For now I will wait and see if an original set surfaces.


----------



## Freqman1 (Jan 27, 2015)

The last original set I saw sell went for about $650. That was a couple of years ago and I don't think they'll be any cheaper next time around so be prepared to whip out the 'big boy' wallet! V/r Shawn


----------



## frampton (Jan 28, 2015)

Freqman1 said:


> The last original set I saw sell went for about $650. That was a couple of years ago and I don't think they'll be any cheaper next time around so be prepared to whip out the 'big boy' wallet! V/r Shawn




Thank you for the information.


----------



## poolboy1 (Jan 28, 2015)

What up Shawn.... Those where the Wald ones i think that where at that price. The Tourrington are the crazy ones to try to find.


----------



## Freqman1 (Jan 28, 2015)

poolboy1 said:


> What up Shawn.... Those where the Wald ones i think that where at that price. The Tourrington are the crazy ones to try to find.
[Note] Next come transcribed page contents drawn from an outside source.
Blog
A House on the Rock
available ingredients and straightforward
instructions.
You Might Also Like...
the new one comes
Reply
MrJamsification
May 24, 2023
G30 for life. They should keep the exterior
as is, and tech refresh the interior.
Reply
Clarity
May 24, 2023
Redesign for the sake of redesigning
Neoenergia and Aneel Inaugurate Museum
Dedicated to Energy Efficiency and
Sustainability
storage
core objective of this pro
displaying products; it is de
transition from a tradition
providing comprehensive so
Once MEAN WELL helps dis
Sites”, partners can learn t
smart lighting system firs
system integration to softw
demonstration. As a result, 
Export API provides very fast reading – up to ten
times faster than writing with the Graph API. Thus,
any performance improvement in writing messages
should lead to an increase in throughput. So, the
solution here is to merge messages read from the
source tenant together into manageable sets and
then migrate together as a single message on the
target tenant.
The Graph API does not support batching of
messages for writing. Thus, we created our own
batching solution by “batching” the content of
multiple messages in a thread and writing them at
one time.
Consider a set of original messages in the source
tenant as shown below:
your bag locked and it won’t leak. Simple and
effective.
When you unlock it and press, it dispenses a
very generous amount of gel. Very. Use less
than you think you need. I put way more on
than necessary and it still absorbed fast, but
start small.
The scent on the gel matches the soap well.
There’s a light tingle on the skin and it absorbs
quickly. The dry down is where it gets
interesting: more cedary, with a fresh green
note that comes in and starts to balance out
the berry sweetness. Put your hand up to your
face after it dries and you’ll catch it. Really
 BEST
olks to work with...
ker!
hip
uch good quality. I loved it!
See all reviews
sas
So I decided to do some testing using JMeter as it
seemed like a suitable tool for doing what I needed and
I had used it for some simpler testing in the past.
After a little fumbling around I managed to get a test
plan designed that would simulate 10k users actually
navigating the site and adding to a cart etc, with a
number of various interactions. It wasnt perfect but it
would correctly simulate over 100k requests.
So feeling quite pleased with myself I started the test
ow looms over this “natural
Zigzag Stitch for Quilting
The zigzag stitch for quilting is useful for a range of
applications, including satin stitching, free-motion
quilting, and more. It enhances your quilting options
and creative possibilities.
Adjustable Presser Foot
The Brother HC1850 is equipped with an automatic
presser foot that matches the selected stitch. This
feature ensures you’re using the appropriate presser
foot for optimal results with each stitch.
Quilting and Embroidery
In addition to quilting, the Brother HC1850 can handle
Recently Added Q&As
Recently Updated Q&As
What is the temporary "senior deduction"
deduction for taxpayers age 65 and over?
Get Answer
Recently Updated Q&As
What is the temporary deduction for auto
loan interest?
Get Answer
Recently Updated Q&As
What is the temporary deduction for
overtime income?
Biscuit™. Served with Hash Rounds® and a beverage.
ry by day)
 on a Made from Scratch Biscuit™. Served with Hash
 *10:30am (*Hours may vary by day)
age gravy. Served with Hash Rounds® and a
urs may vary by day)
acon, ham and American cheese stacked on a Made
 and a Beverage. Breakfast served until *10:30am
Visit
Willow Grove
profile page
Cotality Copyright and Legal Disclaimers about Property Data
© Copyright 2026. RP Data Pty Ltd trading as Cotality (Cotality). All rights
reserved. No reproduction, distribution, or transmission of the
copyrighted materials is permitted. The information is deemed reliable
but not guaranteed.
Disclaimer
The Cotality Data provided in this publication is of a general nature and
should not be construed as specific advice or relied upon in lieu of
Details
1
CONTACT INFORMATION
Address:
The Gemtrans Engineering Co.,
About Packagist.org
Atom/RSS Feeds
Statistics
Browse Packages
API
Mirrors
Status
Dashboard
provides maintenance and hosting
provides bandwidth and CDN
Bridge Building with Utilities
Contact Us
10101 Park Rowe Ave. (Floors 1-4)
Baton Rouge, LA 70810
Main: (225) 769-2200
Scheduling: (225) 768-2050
Hey Ethan--living the dream! No the bars I saw were Torringtons. I've never seen a set of Wald Airflo bars. The only ones I've seen are the Torringtons and the repos. I'd like to see a pic of the Wald bars. V/r Shawn


----------



## poolboy1 (Jan 28, 2015)

Wow.... That guy got a good deal then.... Yes you are living the dream with all those new bikes you have...good for you. I have both bars original Torrington and Wald....Og ones are stupid to find.


----------



## frampton (Feb 16, 2015)

Handlebar bump


----------



## Oldbikes (Feb 17, 2015)

It makes me sick to think what I sold my original Torringtons for at MLC a few years back.  L.L. Got a helluva deal!


----------



## oskisan (Feb 17, 2015)

These handlebars are much to difficult to find... I think you should bail on the project and sell ME the bike!


----------



## frampton (Mar 9, 2015)

Allright!  I found an original pair of Torrington bars and an original Wald #4 stem for Hiawatha. She's Stylin!  A buddy of mine helped me out.


----------